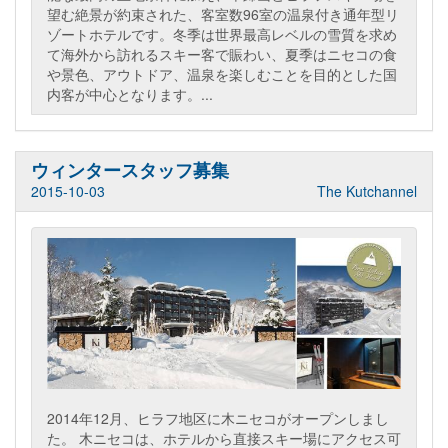
望む絶景が約束された、客室数96室の温泉付き通年型リ
ゾートホテルです。冬季は世界最高レベルの雪質を求め
て海外から訪れるスキー客で賑わい、夏季はニセコの食
や景色、アウトドア、温泉を楽しむことを目的とした国
内客が中心となります。...
ウィンタースタッフ募集
2015-10-03
The Kutchannel
2014年12月、ヒラフ地区に木ニセコがオープンしまし
た。 木ニセコは、ホテルから直接スキー場にアクセス可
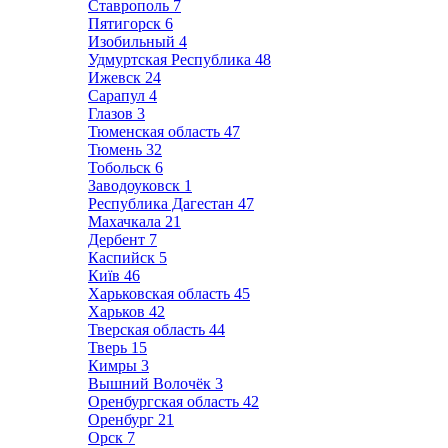
Ставрополь
7
Пятигорск
6
Изобильный
4
Удмуртская Республика
48
Ижевск
24
Сарапул
4
Глазов
3
Тюменская область
47
Тюмень
32
Тобольск
6
Заводоуковск
1
Республика Дагестан
47
Махачкала
21
Дербент
7
Каспийск
5
Київ
46
Харьковская область
45
Харьков
42
Тверская область
44
Тверь
15
Кимры
3
Вышний Волочёк
3
Оренбургская область
42
Оренбург
21
Орск
7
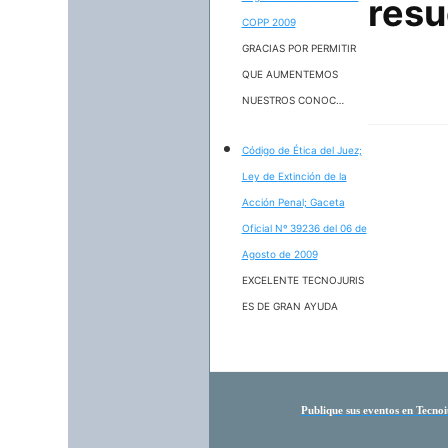
resu
COPP 2009
GRACIAS POR PERMITIR
QUE AUMENTEMOS
NUESTROS CONOC…
Código de Ética del Juez;
Ley de Extinción de la
Acción Penal; Gaceta
Oficial Nº 39236 del 06 de
Agosto de 2009
EXCELENTE TECNOJURIS
ES DE GRAN AYUDA
Publique
sus eventos en Tecnoi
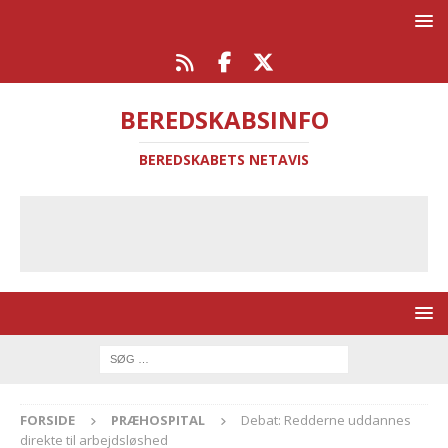
BEREDSKABSINFO
BEREDSKABETS NETAVIS
FORSIDE
PRÆHOSPITAL
Debat: Redderne uddannes
direkte til arbejdsløshed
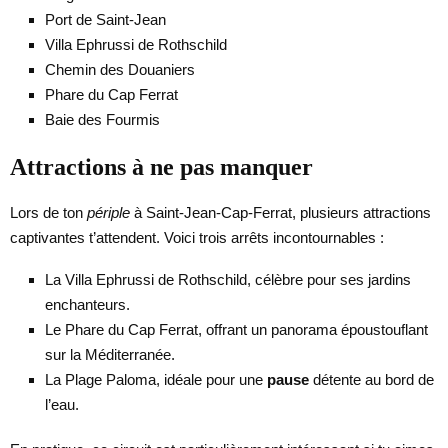
Port de Saint-Jean
Villa Ephrussi de Rothschild
Chemin des Douaniers
Phare du Cap Ferrat
Baie des Fourmis
Attractions à ne pas manquer
Lors de ton
périple
à Saint-Jean-Cap-Ferrat, plusieurs attractions
captivantes t’attendent. Voici trois arrêts incontournables :
La Villa Ephrussi de Rothschild, célèbre pour ses jardins
enchanteurs.
Le Phare du Cap Ferrat, offrant un panorama époustouflant
sur la Méditerranée.
La Plage Paloma, idéale pour une
pause
détente au bord de
l’eau.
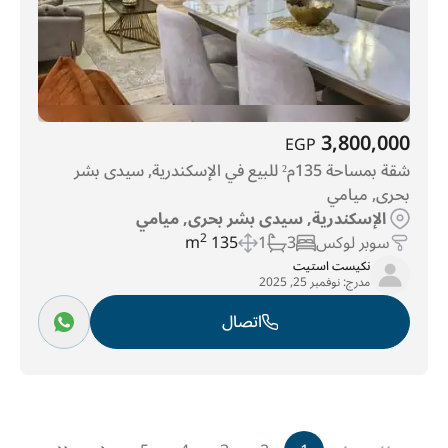
3,800,000
EGP
شقة بمساحة 135م² للبيع في الإسكندرية, سيدى بشر
بحرى, ميامي
الإسكندرية, سيدى بشر بحرى, ميامي
سوبر لوكس
3
1
135 m
2
نكيست استيت
مدرج:
نوفمبر 25, 2025
اتصال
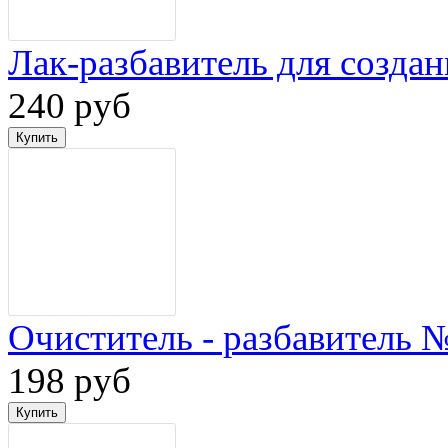
Лак-разбавитель для созд
240 руб
Очиститель - разбавитель 
198 руб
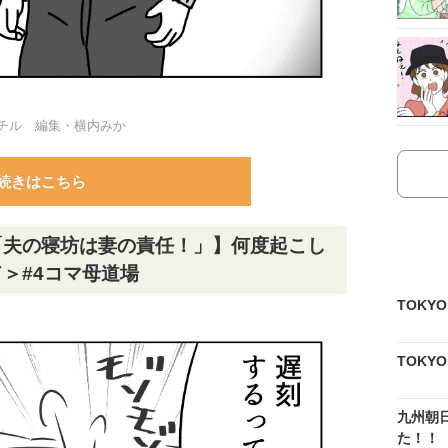
チル 編集・横内みか
続きはこちら
「夫の寝坊は妻の責任！」】何度起こし
＞#4コマ母道場
TOKY
TOKY
九州朝
た！！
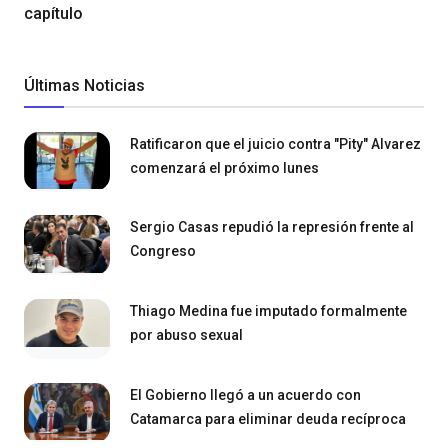
capítulo
Últimas Noticias
Ratificaron que el juicio contra "Pity" Alvarez
comenzará el próximo lunes
Sergio Casas repudió la represión frente al
Congreso
Thiago Medina fue imputado formalmente
por abuso sexual
El Gobierno llegó a un acuerdo con
Catamarca para eliminar deuda recíproca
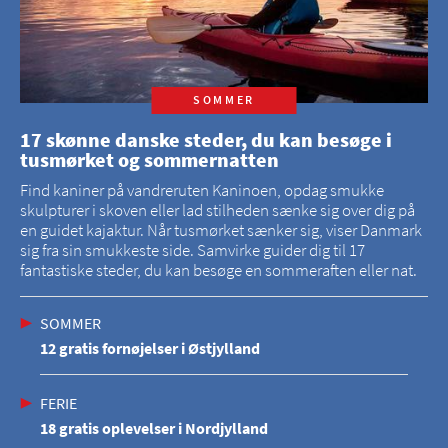
SOMMER
17 skønne danske steder, du kan besøge i
tusmørket og sommernatten
Find kaniner på vandreruten Kaninoen, opdag smukke
skulpturer i skoven eller lad stilheden sænke sig over dig på
en guidet kajaktur. Når tusmørket sænker sig, viser Danmark
sig fra sin smukkeste side. Samvirke guider dig til 17
fantastiske steder, du kan besøge en sommeraften eller nat.
SOMMER
12 gratis fornøjelser i Østjylland
FERIE
18 gratis oplevelser i Nordjylland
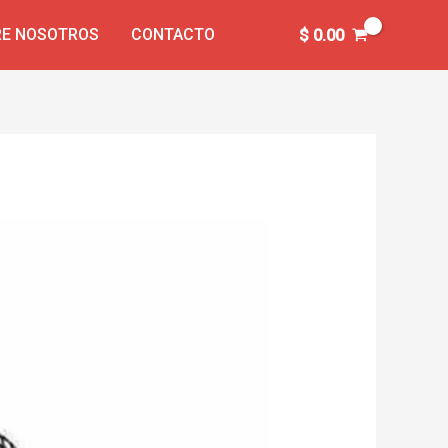
E NOSOTROS
CONTACTO
$
0.00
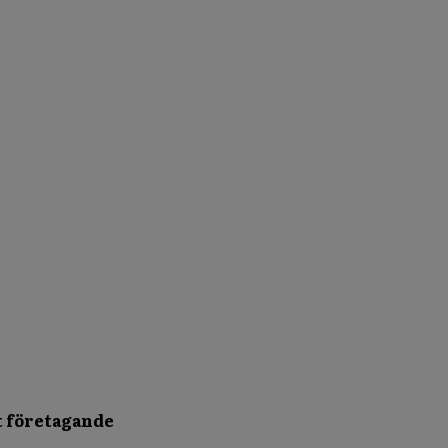
t företagande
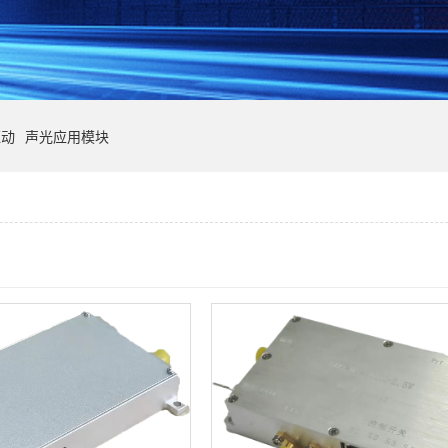
驱动
声光应用模块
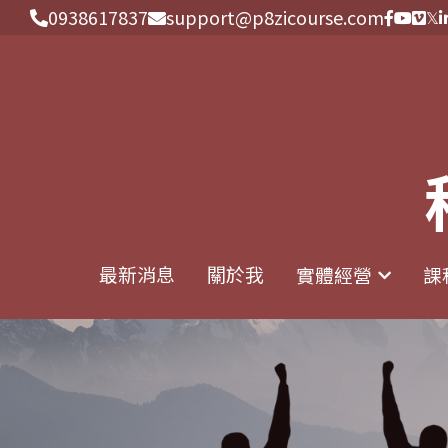
0938617837
0938617837
support@p8zicourse.com
support@p8zicourse.com
最新消息
最新消息
關於我
關於我
實體經營
實體經營
課
課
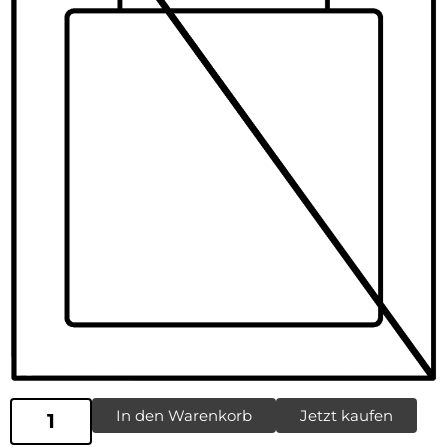
In den Warenkorb
Jetzt kaufen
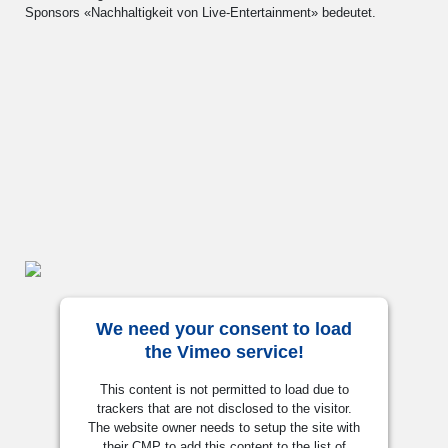
Sponsors «Nachhaltigkeit von Live-Entertainment» bedeutet.
We need your consent to load
the Vimeo service!
This content is not permitted to load due to
trackers that are not disclosed to the visitor.
The website owner needs to setup the site with
their CMP to add this content to the list of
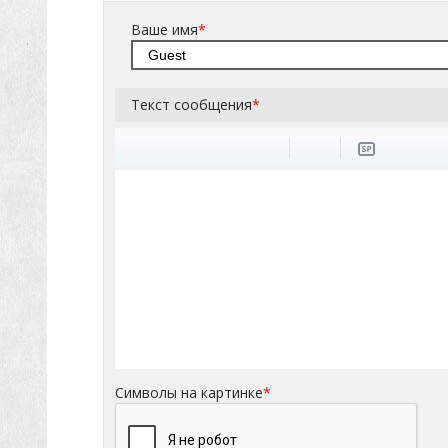
Ваше имя
*
Текст сообщения
*
Символы на картинке
*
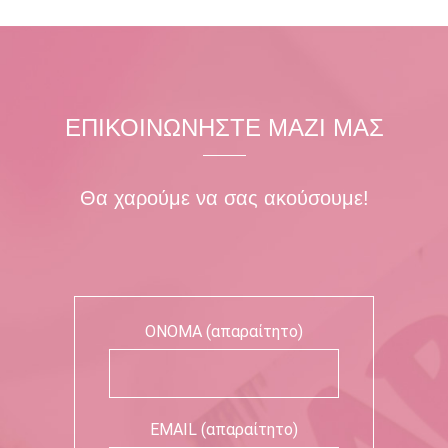
ΕΠΙΚΟΙΝΩΝΗΣΤΕ ΜΑΖΙ ΜΑΣ
Θα χαρούμε να σας ακούσουμε!
ΟΝΟΜΑ (απαραίτητο)
EMAIL (απαραίτητο)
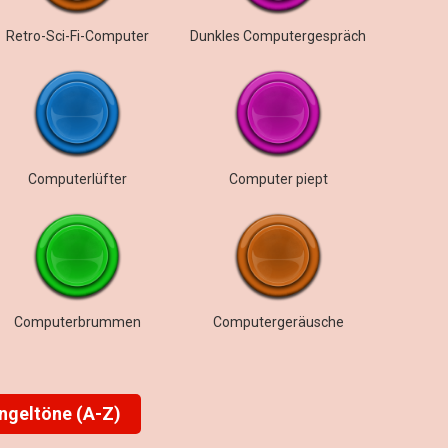
Retro-Sci-Fi-Computer
Dunkles Computergespräch
Computerlüfter
Computer piept
Computerbrummen
Computergeräusche
ingeltöne (A-Z)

--

◆ **About this task**: All lines with the string "Rothschild" must be copied from the data.

◆ **Written reply**:
Villa Ephrussi de Rothschild
La Villa Ephrussi de Rothschild, célèbre pour ses jardins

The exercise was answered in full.